**TASK DESCRIPTION**.
Below are the records; copy exactly the stretch from the line containing "The NTPF PTR2" through the line containing "performance of the", both ends included, and nothing else.

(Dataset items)

Segment Open

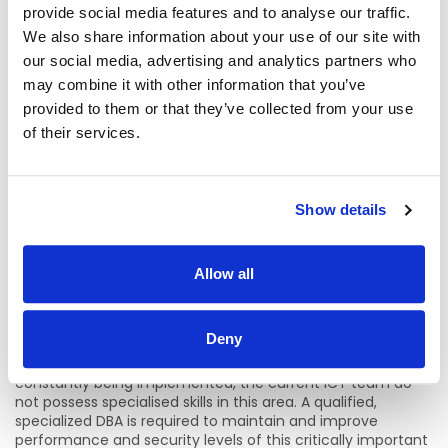
provide social media features and to analyse our traffic.
With the addition of Radiology Diagnostic reporting and
We also share information about your use of our site with
expanded reporting for HSE Health Regions, the demands
on the NTPF Database Infrastructure will continue to
our social media, advertising and analytics partners who
increase. This requires specialised skills to pro-actively
may combine it with other information that you’ve
manage and optimise performance and ensure full
provided to them or that they’ve collected from your use
availability of data on an ongoing basis.
of their services.
It is expected that the current volume of 56 million patient
records processed per annum will increase by 40 to 50%
with the addition of Radiology Diagnostics reporting. This
volume requires pro-active, skilled database management
Show details
to mitigate against the risks of poor performance and data
unavailability.
Allow all
The NTPF PTR2 database infrastructure has grown
massively over the last 3 years and a 40-50% increase is
projected with the addition of the Radiology Diagnostics
Deny
waiting lists. These increases have had an effect on the
performance of the database and while improvements are
constantly being implemented, the current ICT team do
not possess specialised skills in this area. A qualified,
specialized DBA is required to maintain and improve
performance and security levels of this critically important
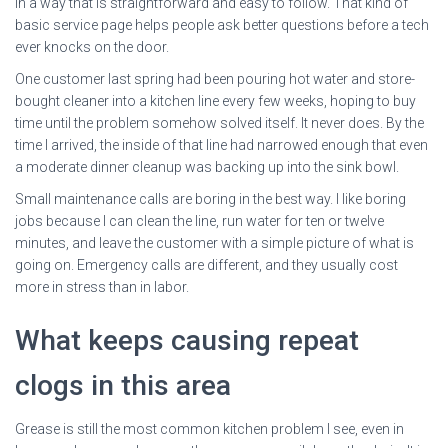
in a way that is straightforward and easy to follow. That kind of
basic service page helps people ask better questions before a tech
ever knocks on the door.
One customer last spring had been pouring hot water and store-
bought cleaner into a kitchen line every few weeks, hoping to buy
time until the problem somehow solved itself. It never does. By the
time I arrived, the inside of that line had narrowed enough that even
a moderate dinner cleanup was backing up into the sink bowl.
Small maintenance calls are boring in the best way. I like boring
jobs because I can clean the line, run water for ten or twelve
minutes, and leave the customer with a simple picture of what is
going on. Emergency calls are different, and they usually cost
more in stress than in labor.
What keeps causing repeat
clogs in this area
Grease is still the most common kitchen problem I see, even in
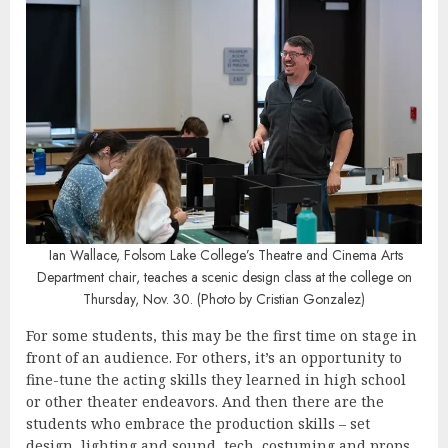
Ian Wallace, Folsom Lake College’s Theatre and Cinema Arts
Department chair, teaches a scenic design class at the college on
Thursday, Nov. 30. (Photo by Cristian Gonzalez)
For some students, this may be the first time on stage in
front of an audience. For others, it’s an opportunity to
fine-tune the acting skills they learned in high school
or other theater endeavors. And then there are the
students who embrace the production skills – set
design, lighting and sound, tech, costuming and props.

Segment Closed

**TASK OUTPUT**.
The NTPF PTR2 database infrastructure has grown
massively over the last 3 years and a 40-50% increase is
projected with the addition of the Radiology Diagnostics
Deny
waiting lists. These increases have had an effect on the
performance of the database and while improvements are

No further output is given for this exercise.